Les conflits gelés dans la zone OSCE

Origine

Des conflits sécessionnistes ont ébranlé au début des années 1990 l’Azerbaïdjan, la Géorgie et la Moldavie dans le contexte de l’éclatement de l’Union soviétique et de l’accès à l’indépendance de ces trois Etats. Du jour au lendemain, les délimitations administratives internes à l’URSS sont devenues frontières alors qu’elles ne reflétaient pas nécessairement les réalités géographiques, ethniques, religieuses ou linguistiques du terrain. Dans chacun des trois pays, ces nouvelles frontières ont été contestées par des minorités qui ne s’identifiaient pas aux Etats nouvellement indépendants. Des affrontements armés ont, à chaque fois, opposé le pouvoir central à des mouvements séparatistes représentant des minorités nationales qui revendiquaient leur indépendance. Ces guerres civiles ont fait l’objet de cessez-le-feu qui demeuraient en vigueur, malgré des incidents sporadiques, jusqu’à l’éclatement du conflit ouvert en Géorgie le 8 août 2008. Pour autant, en l’absence de règlement politique durable et alors que des violences continuent d’éclater, en particulier le long de la ligne de contact au Haut-Karabagh, ces conflits continueront de constituer une menace grave à la sécurité et à la stabilité de la zone OSCE.

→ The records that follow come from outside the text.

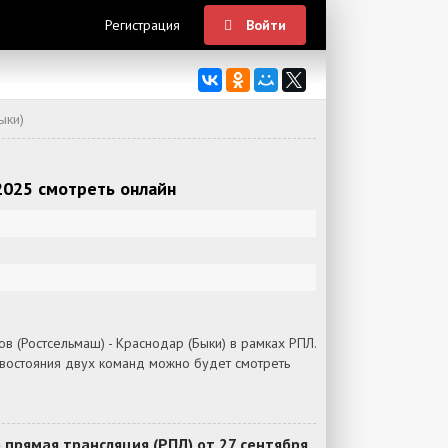
Регистрация
Войти
ыки)
 2025 смотреть онлайн
в (Ростсельмаш) - Краснодар (Быки) в рамках РПЛ.
ивостояния двух команд можно будет смотреть
 прямая трансляция (РПЛ) от 27 сентября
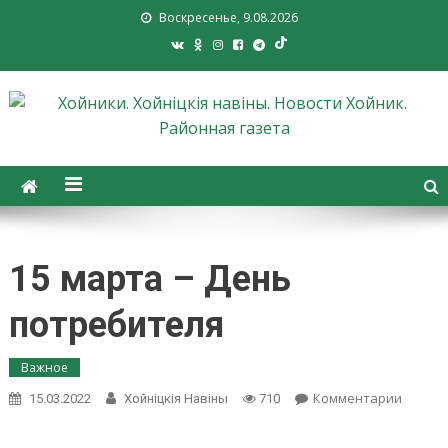
Воскресенье, 9.08.2026
Хойники. Хойнiцкiя навiны.
Новости Хойник. Районная
газета
15 марта – День
потребителя
Важное
on
Комментарии
15.03.2022
Хойнiцкiя Навiны
710
15
марта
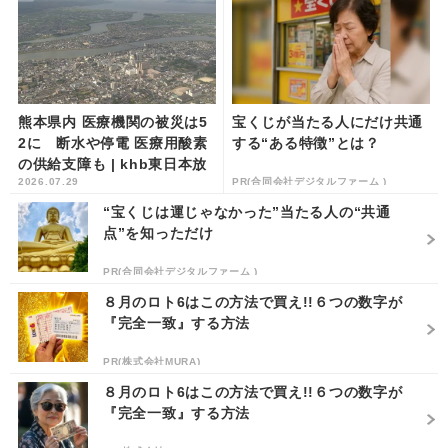
熊本県内 医療機関の被災は5
宝くじが当たる人にだけ共通
2に 断水や停電 医療用酸素
する“ある特徴”とは？
の供給支障も | khb東日本放
2026.07.29
PR(合同会社デジタルファーム )
送
“宝くじは運じゃなかった”当たる人の“共通
点”を知っただけ
PR(合同会社デジタルファーム )
８月のロト6はこの方法で買え!!６つの数字が
『完全一致』する方法
PR(株式会社MURA)
８月のロト6はこの方法で買え!!６つの数字が
『完全一致』する方法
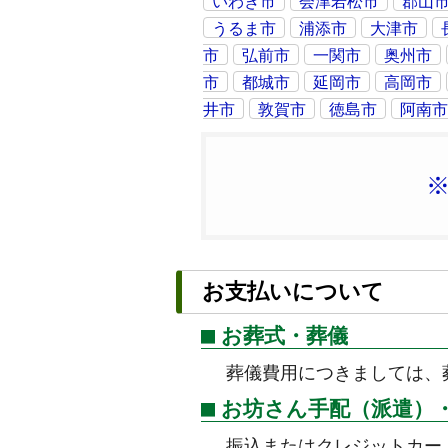
いわき市
会津若松市
郡山
うるま市
浦添市
大津市
市
弘前市
一関市
奥州市
市
都城市
延岡市
高岡市
井市
敦賀市
徳島市
阿南
お支払いについて
お葬式・葬儀
葬儀費用につきましては、
お坊さん手配（派遣）
振込またはクレジットカー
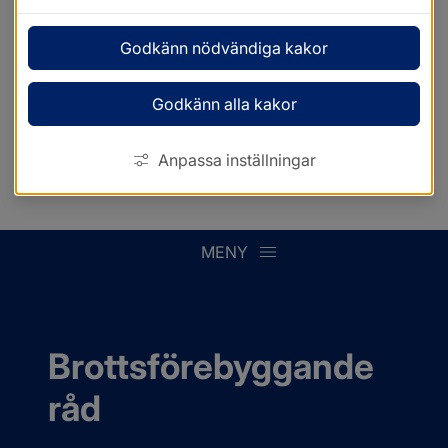
Godkänn nödvändiga kakor
Godkänn alla kakor
Anpassa inställningar
MENY
Brottsförebyggande 
råd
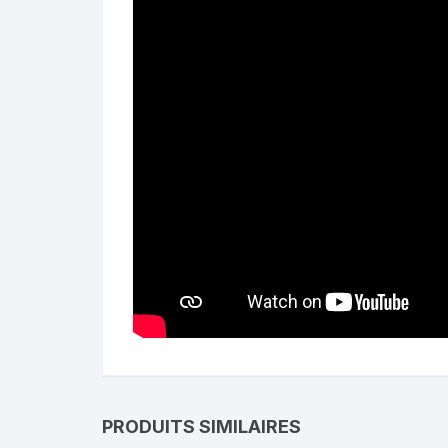
PRODUITS SIMILAIRES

Cadre général de l’intervention de l’OSCE

Ayant pour mandat l’alerte précoce, la prévention des conflits, la contribution à leur règlement et la gestion des situations post-conflits dans sa zone, l’OSCE s’efforce de favoriser des compromis permettant de promouvoir la coopération, la sécurité et l’ancrage de la démocratie dans les pays concernés.

Depuis sa création, l’Organisation a développé une série de mécanismes d’alerte rapide et de prévention des crises : mécanisme de Vienne (1989) et mécanisme de Moscou (1991) pour traiter les questions relatives à la dimension humaine ; mécanismes d’alerte rapide pour prévenir les risques de conflits (document de Vienne de 1999) ; mécanismes d’action préventive dans les situations de crise potentielle (notamment mécanisme de Berlin de 1991) et dispositifs de règlement pacifique des conflits (mécanisme de La Valette de 1991 et Convention sur la conciliation et l’arbitrage de 1992).

Le Haut-Karabagh

Enclave à majorité arménienne située sur le territoire de l’Azerbaïdjan, au sein duquel elle bénéficiait d’un statut de large autonomie à l’époque soviétique, le Haut-Karabagh (ou Nagorno-Karabagh) déclare le 2 septembre 1991 à l’issue d’un referendum boycotté par la minorité azerbaïdjanaise son indépendance, que la communauté internationale, y compris l’Arménie, ne reconnaît pas. A l’issue d’un conflit armé au cours duquel Bakou essaie de restaurer son autorité sur la région, un accord de cessez-le-feu est signé le 12 mai 1994 à Moscou entre belligérants. Depuis, la province est sous le contrôle arménien, tout comme 7 districts azerbaïdjanais autour du Haut-Karabagh.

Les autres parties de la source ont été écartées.